Developer: Tiger
Publisher: Tiger
Released: 1997
The Lost World: Jurassic Park is an action-platformer that's loosely based on the film of the same name.
As Sarah Harding or Roland Tembo, your mission is to navigate six stages of Site B and collect all the dinosaur eggs. The game has two play styles, the first of which are the driving areas where you dodge attacking dinosaurs while heading for the Nest area. I like that there's various vehicles to select, but the severe LCD ghosting makes it hard to see what's happening; this forces you to swerve wildly from side-to-side instead of relying on pure skill. Once completed, you reach the action-platforming areas where you must collect five eggs and locate the exit. A compass points you in the right direction, and Tranquillizer Darts, Flares and Screamers help to warn off younger dinosaurs. The graphics are impressive, but there's no real distinction between the layers, meaning everything tends to blur together, and you sometimes can't even tell where a platform starts and ends! The detailed scenery causes the frame-rate to crawl and button presses to be ignored too; in turn, you'll often fall helplessly to your death, or take damage from a dinosaur you've just tried to shoot. Despite these major issues, the platforming still demands pixel-perfect precision and to top it off many leaps of faith are required to succeed. The game's structure adds to the frustration, as the confusing, sprawling levels appear at the beginning, yet the simple horizontal ones occur later. The finale sees you climbing a cliffside to escape the island, but this fun concept suffers from input lag.
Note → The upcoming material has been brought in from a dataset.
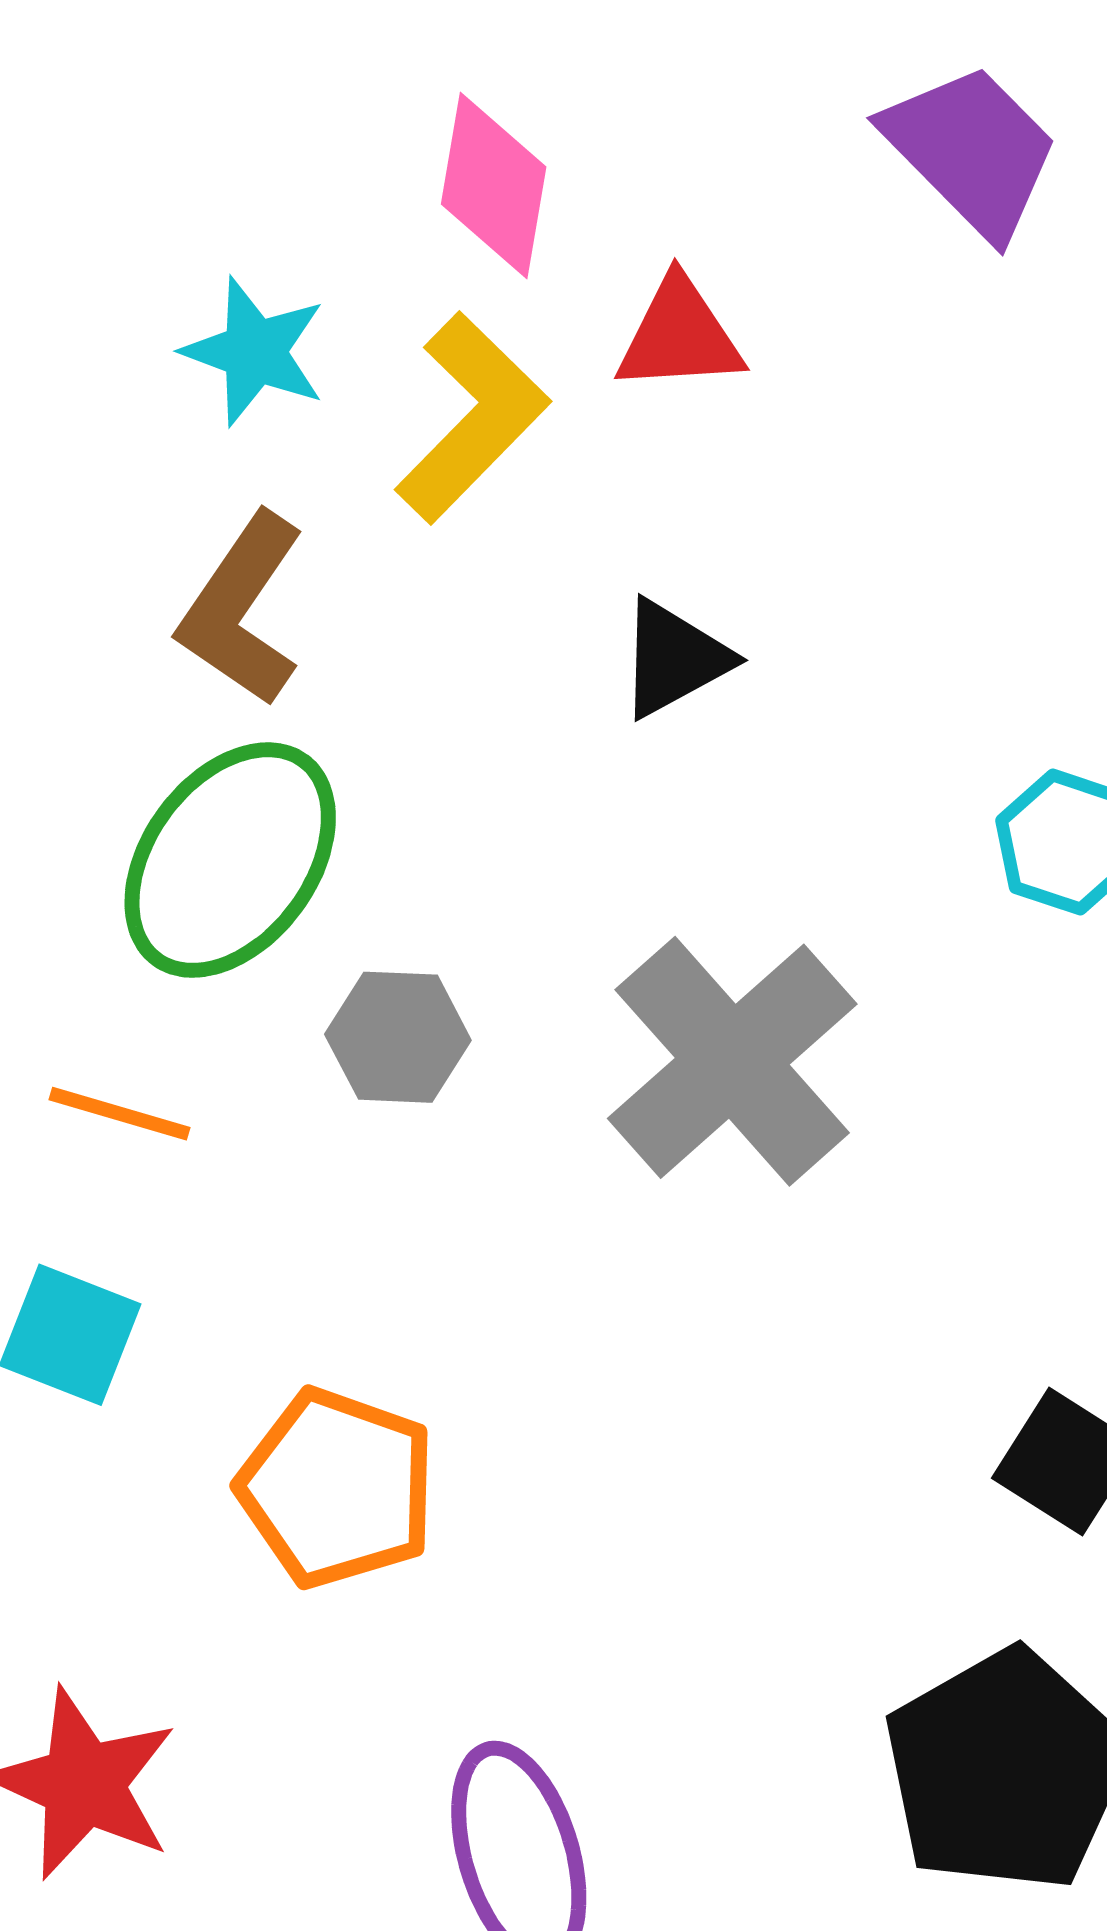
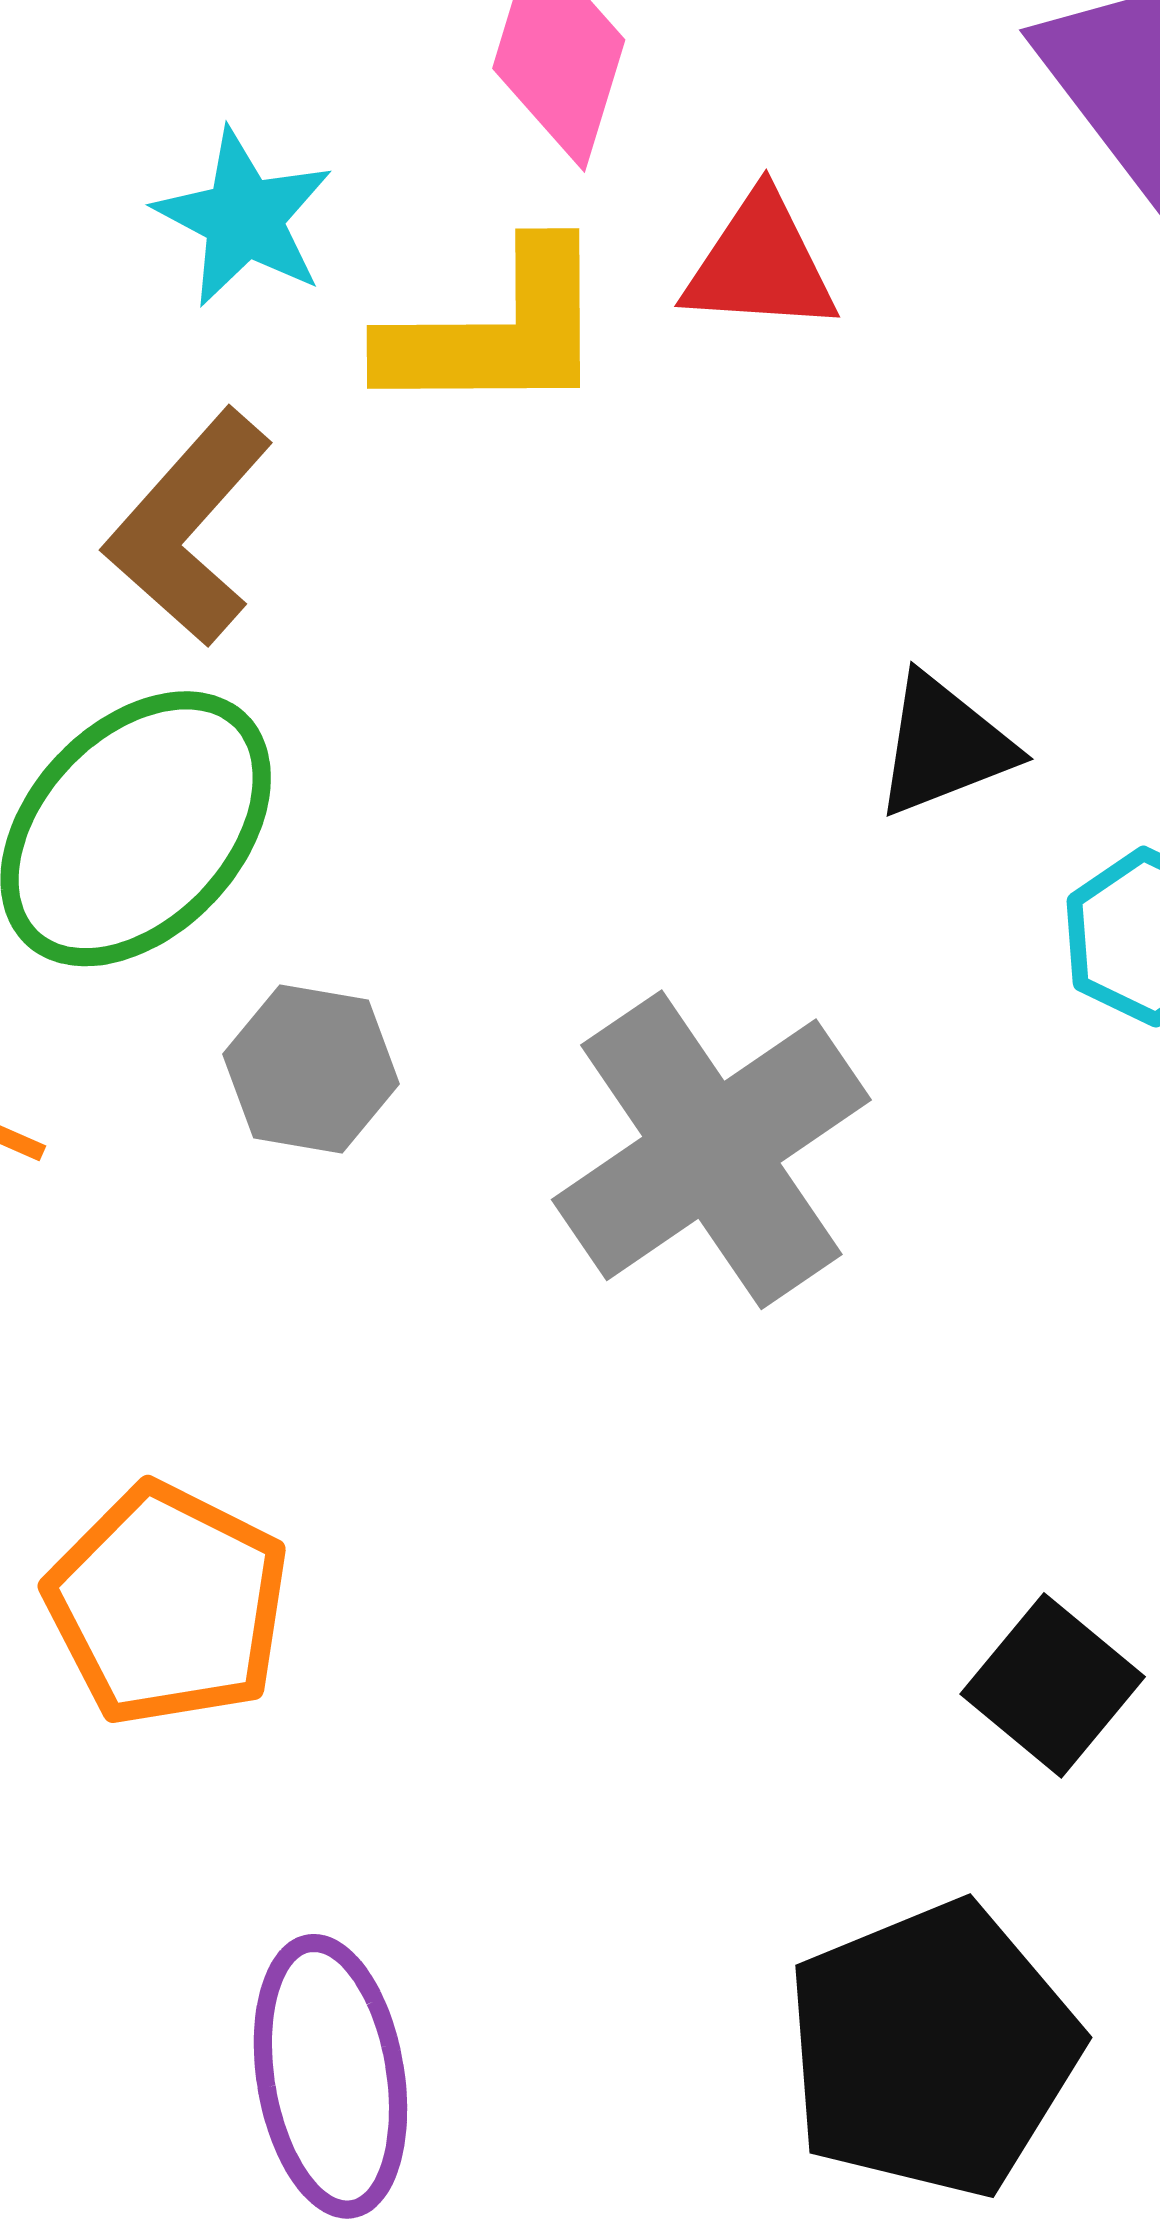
yellow L-shape: (472, 418) -> (496, 332), turned 38
black triangle: (674, 658) -> (944, 746), moved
The Lost World: Jurassic Park shines in the graphics department, but in truth it's an ill-advised action-platformer on a system that simply can't handle fast-paced motion. Couple this with its copious amounts of technical deficiencies and poor level design and you're left with a sad excuse for a videogame that's bordering on unplayable.
Random trivia: Another version of the game was released on Tiger's R-Zone handheld in 1997.